*** DATASET ENTRIES ***

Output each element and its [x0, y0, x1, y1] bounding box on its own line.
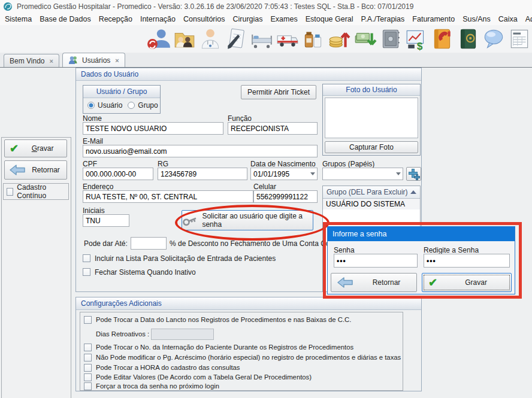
grupos-papeis-combo[interactable] [322, 168, 403, 180]
tab-bem-vindo[interactable]: Bem Vindo × [4, 54, 59, 67]
phone-book-icon[interactable] [430, 27, 454, 51]
nascimento-combo[interactable] [250, 168, 318, 180]
config-checkbox-1[interactable] [84, 344, 92, 351]
usuario-grupo-box: Usuário / Grupo Usuário Grupo [83, 85, 161, 114]
menu-consultorios[interactable]: Consultórios [180, 15, 228, 23]
menu-caixa[interactable]: Caixa [495, 15, 521, 23]
expense-down-icon[interactable] [353, 27, 377, 51]
endereco-label: Endereço [83, 183, 113, 191]
title-bar: Promedico Gestão Hospitalar - Promedico … [0, 0, 532, 13]
radio-grupo[interactable] [128, 102, 135, 109]
check-icon: ✔ [10, 143, 19, 154]
menu-exames[interactable]: Exames [268, 15, 301, 23]
desconto-prefix-label: Pode dar Até: [84, 239, 128, 248]
config-label-4: Pode Editar Valores (De Acordo com a Tab… [96, 373, 312, 381]
users-folder-icon[interactable] [173, 27, 197, 51]
desconto-suffix-label: % de Desconto no Fechamento de Uma Conta… [170, 239, 349, 248]
dias-retroativos-label: Dias Retroativos : [96, 330, 149, 338]
endereco-input[interactable] [83, 190, 253, 203]
nascimento-label: Data de Nascimento [250, 160, 316, 168]
tab-bem-vindo-close-icon[interactable]: × [49, 57, 53, 65]
config-label-2: Não Pode modificar o Pg. Acréscimo (horá… [96, 354, 401, 361]
cadastro-continuo-checkbox[interactable] [7, 188, 13, 196]
config-adicionais-group: Configurações Adicionais Pode Trocar a D… [75, 297, 422, 391]
nascimento-input[interactable] [250, 168, 318, 180]
menu-sistema[interactable]: Sistema [2, 15, 35, 23]
email-input[interactable] [83, 145, 318, 157]
menu-cirurgias[interactable]: Cirurgias [230, 15, 266, 23]
chevron-down-icon[interactable] [310, 172, 315, 175]
celular-input[interactable] [253, 190, 318, 203]
prescription-icon[interactable] [224, 27, 248, 51]
grupos-grid-header[interactable]: Grupo (DEL Para Excluir) [323, 186, 420, 199]
ambulance-icon[interactable] [276, 27, 300, 51]
tab-bem-vindo-label: Bem Vindo [10, 57, 44, 65]
iniciais-input[interactable] [83, 214, 129, 227]
svg-text:$: $ [417, 41, 423, 51]
capturar-foto-button[interactable]: Capturar Foto [325, 141, 418, 153]
radio-usuario-label: Usuário [98, 101, 122, 110]
tab-usuarios[interactable]: Usuários × [62, 53, 125, 67]
menu-base-de-dados[interactable]: Base de Dados [37, 15, 93, 23]
config-adicionais-header: Configurações Adicionais [76, 297, 421, 310]
retornar-button[interactable]: Retornar [4, 160, 67, 180]
cpf-label: CPF [83, 160, 97, 168]
menu-bar: Sistema Base de Dados Recepção Internaçã… [0, 13, 532, 25]
gravar-label: Gravar [19, 144, 66, 153]
fechar-sistema-checkbox[interactable] [83, 268, 90, 276]
config-panel: Pode Trocar a Data do Lancto nos Registr… [80, 312, 403, 391]
pharmacy-icon[interactable] [301, 27, 325, 51]
dados-usuario-header: Dados do Usuário [76, 68, 421, 81]
plus-icon [408, 168, 420, 180]
sort-asc-icon[interactable] [410, 190, 416, 194]
chevron-down-icon[interactable] [396, 172, 401, 175]
hospital-bed-icon[interactable] [250, 27, 274, 51]
grupo-row[interactable]: USUÁRIO DO SISTEMA [323, 199, 420, 209]
permitir-abrir-ticket-button[interactable]: Permitir Abrir Ticket [241, 85, 316, 99]
menu-administracao[interactable]: Administração [522, 15, 532, 23]
config-checkbox-4[interactable] [84, 373, 92, 381]
chat-icon[interactable] [482, 27, 506, 51]
toolbar: $ [0, 25, 532, 53]
tab-usuarios-close-icon[interactable]: × [115, 57, 119, 64]
photo-box [325, 98, 418, 138]
config-checkbox-0[interactable] [84, 316, 92, 324]
incluir-lista-checkbox[interactable] [83, 254, 90, 262]
menu-pa-terapias[interactable]: P.A./Terapias [358, 15, 408, 23]
user-refresh-icon[interactable] [147, 27, 171, 51]
funcao-input[interactable] [228, 122, 318, 135]
safe-icon[interactable] [379, 27, 403, 51]
cadastro-continuo-box[interactable]: Cadastro Contínuo [3, 183, 69, 200]
dias-retroativos-input [151, 329, 214, 340]
incluir-lista-label: Incluir na Lista Para Solicitação de Ent… [95, 254, 276, 263]
rg-input[interactable] [158, 168, 247, 180]
menu-sus-ans[interactable]: Sus/Ans [460, 15, 494, 23]
menu-estoque-geral[interactable]: Estoque Geral [303, 15, 356, 23]
tab-bar: Bem Vindo × Usuários × [0, 53, 532, 67]
config-label-5: Forçar a troca da senha no próximo login [96, 382, 219, 390]
cpf-input[interactable] [83, 168, 153, 180]
grupos-papeis-input[interactable] [322, 168, 403, 180]
report-icon[interactable] [507, 27, 531, 51]
window-title: Promedico Gestão Hospitalar - Promedico … [17, 2, 413, 11]
finance-chart-icon[interactable]: $ [404, 27, 428, 51]
desconto-input[interactable] [131, 237, 167, 250]
foto-usuario-header: Foto do Usuário [323, 84, 420, 96]
add-group-button[interactable] [406, 167, 421, 181]
nome-input[interactable] [83, 122, 223, 135]
menu-faturamento[interactable]: Faturamento [409, 15, 458, 23]
menu-recepcao[interactable]: Recepção [96, 15, 135, 23]
config-label-0: Pode Trocar a Data do Lancto nos Registr… [96, 316, 351, 323]
config-checkbox-5[interactable] [84, 382, 92, 390]
menu-internacao[interactable]: Internação [137, 15, 179, 23]
usuario-grupo-header: Usuário / Grupo [83, 86, 160, 98]
doctor-icon[interactable] [198, 27, 222, 51]
radio-usuario[interactable] [87, 102, 95, 109]
config-checkbox-3[interactable] [84, 364, 92, 372]
revenue-up-icon[interactable] [327, 27, 351, 51]
ledger-book-icon[interactable] [456, 27, 480, 51]
left-arrow-icon [10, 165, 25, 175]
capturar-foto-label: Capturar Foto [349, 143, 394, 151]
gravar-button[interactable]: ✔ Gravar [4, 139, 67, 157]
config-checkbox-2[interactable] [84, 354, 92, 361]
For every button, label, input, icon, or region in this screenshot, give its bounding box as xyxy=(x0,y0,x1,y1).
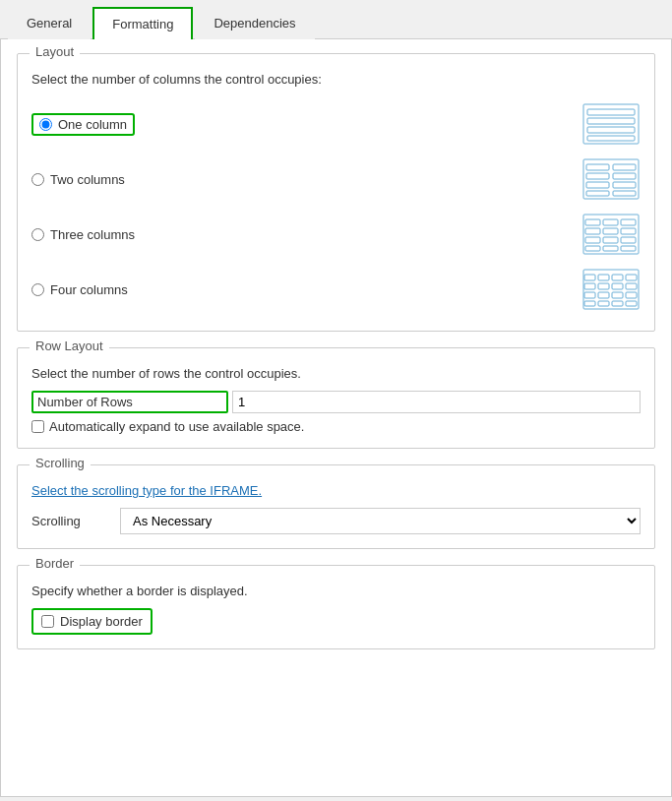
number-of-rows-label: Number of Rows xyxy=(37,395,133,409)
two-columns-option[interactable]: Two columns xyxy=(31,172,125,187)
svg-rect-26 xyxy=(621,246,636,251)
svg-rect-17 xyxy=(621,219,636,225)
scrolling-section-title: Scrolling xyxy=(30,456,91,470)
one-column-label[interactable]: One column xyxy=(58,117,127,132)
svg-rect-35 xyxy=(626,283,637,289)
four-columns-option[interactable]: Four columns xyxy=(31,282,128,297)
scrolling-select[interactable]: As Necessary Always Never xyxy=(120,508,641,534)
auto-expand-label[interactable]: Automatically expand to use available sp… xyxy=(49,419,304,434)
svg-rect-15 xyxy=(585,219,600,225)
number-of-rows-input[interactable] xyxy=(232,391,641,413)
svg-rect-16 xyxy=(603,219,618,225)
three-columns-option[interactable]: Three columns xyxy=(31,227,135,242)
svg-rect-31 xyxy=(626,275,637,280)
border-section-title: Border xyxy=(30,556,80,571)
layout-description: Select the number of columns the control… xyxy=(31,72,641,87)
display-border-checkbox[interactable] xyxy=(41,615,54,628)
scrolling-description: Select the scrolling type for the IFRAME… xyxy=(31,483,641,498)
one-column-radio[interactable] xyxy=(39,118,52,131)
svg-rect-22 xyxy=(603,237,618,243)
svg-rect-10 xyxy=(586,182,609,188)
number-of-rows-cell: Number of Rows xyxy=(31,391,228,413)
layout-row-four: Four columns xyxy=(31,262,641,317)
four-columns-radio[interactable] xyxy=(31,283,44,296)
svg-rect-34 xyxy=(612,283,623,289)
svg-rect-11 xyxy=(613,182,636,188)
svg-rect-29 xyxy=(598,275,609,280)
svg-rect-25 xyxy=(603,246,618,251)
svg-rect-38 xyxy=(612,292,623,298)
svg-rect-2 xyxy=(587,118,635,124)
scrolling-row: Scrolling As Necessary Always Never xyxy=(31,508,641,534)
svg-rect-20 xyxy=(621,228,636,234)
svg-rect-9 xyxy=(613,173,636,179)
layout-row-one: One column xyxy=(31,96,641,152)
border-section: Border Specify whether a border is displ… xyxy=(17,565,655,649)
scrolling-label: Scrolling xyxy=(31,514,110,528)
svg-rect-1 xyxy=(587,109,635,115)
layout-section: Layout Select the number of columns the … xyxy=(17,53,655,332)
two-columns-radio[interactable] xyxy=(31,173,44,186)
auto-expand-row: Automatically expand to use available sp… xyxy=(31,419,641,434)
scrolling-section: Scrolling Select the scrolling type for … xyxy=(17,464,655,549)
svg-rect-30 xyxy=(612,275,623,280)
svg-rect-32 xyxy=(584,283,595,289)
svg-rect-12 xyxy=(586,191,609,196)
border-description: Specify whether a border is displayed. xyxy=(31,584,641,598)
svg-rect-6 xyxy=(586,164,609,170)
row-layout-description: Select the number of rows the control oc… xyxy=(31,366,641,381)
one-column-grid-icon xyxy=(581,102,641,146)
layout-section-title: Layout xyxy=(30,44,80,59)
one-column-option[interactable]: One column xyxy=(31,113,135,136)
three-columns-radio[interactable] xyxy=(31,228,44,241)
four-columns-label[interactable]: Four columns xyxy=(50,282,128,297)
layout-row-two: Two columns xyxy=(31,152,641,207)
svg-rect-37 xyxy=(598,292,609,298)
display-border-row: Display border xyxy=(31,608,153,635)
tab-dependencies[interactable]: Dependencies xyxy=(195,7,314,39)
svg-rect-4 xyxy=(587,136,635,141)
layout-row-three: Three columns xyxy=(31,207,641,262)
auto-expand-checkbox[interactable] xyxy=(31,420,44,433)
svg-rect-19 xyxy=(603,228,618,234)
svg-rect-36 xyxy=(584,292,595,298)
svg-rect-33 xyxy=(598,283,609,289)
svg-rect-42 xyxy=(612,301,623,306)
four-columns-grid-icon xyxy=(581,268,641,311)
two-columns-grid-icon xyxy=(581,157,641,201)
svg-rect-23 xyxy=(621,237,636,243)
svg-rect-13 xyxy=(613,191,636,196)
svg-rect-40 xyxy=(584,301,595,306)
svg-rect-28 xyxy=(584,275,595,280)
two-columns-label[interactable]: Two columns xyxy=(50,172,125,187)
three-columns-label[interactable]: Three columns xyxy=(50,227,135,242)
row-layout-table: Number of Rows xyxy=(31,391,641,413)
main-content: Layout Select the number of columns the … xyxy=(0,39,672,797)
svg-rect-41 xyxy=(598,301,609,306)
row-layout-section: Row Layout Select the number of rows the… xyxy=(17,347,655,449)
svg-rect-21 xyxy=(585,237,600,243)
svg-rect-18 xyxy=(585,228,600,234)
tab-bar: General Formatting Dependencies xyxy=(0,0,672,39)
svg-rect-43 xyxy=(626,301,637,306)
layout-options: One column Two columns xyxy=(31,96,641,317)
tab-formatting[interactable]: Formatting xyxy=(92,7,193,39)
svg-rect-7 xyxy=(613,164,636,170)
row-layout-section-title: Row Layout xyxy=(30,339,109,353)
svg-rect-24 xyxy=(585,246,600,251)
tab-general[interactable]: General xyxy=(8,7,91,39)
display-border-label[interactable]: Display border xyxy=(60,614,143,629)
svg-rect-39 xyxy=(626,292,637,298)
svg-rect-8 xyxy=(586,173,609,179)
svg-rect-3 xyxy=(587,127,635,133)
three-columns-grid-icon xyxy=(581,213,641,256)
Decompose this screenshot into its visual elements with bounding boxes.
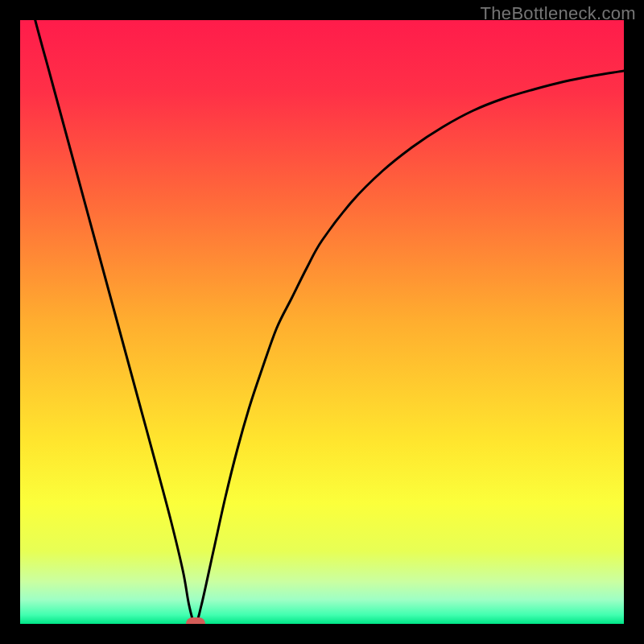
plot-area <box>20 20 624 624</box>
watermark-text: TheBottleneck.com <box>481 3 636 24</box>
plot-svg <box>20 20 624 624</box>
chart-frame: TheBottleneck.com <box>0 0 644 644</box>
optimal-point-marker <box>186 617 205 624</box>
gradient-background <box>20 20 624 624</box>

*** End of DATASET ENTRIES ***

**WORK ITEM**:
Look through the material and copy each line that has "Base".

**ANSWER**:
menu-base-de-dados[interactable]: Base de Dados [37, 15, 93, 23]
menu-bar: Sistema Base de Dados Recepção Internaçã… [0, 13, 532, 25]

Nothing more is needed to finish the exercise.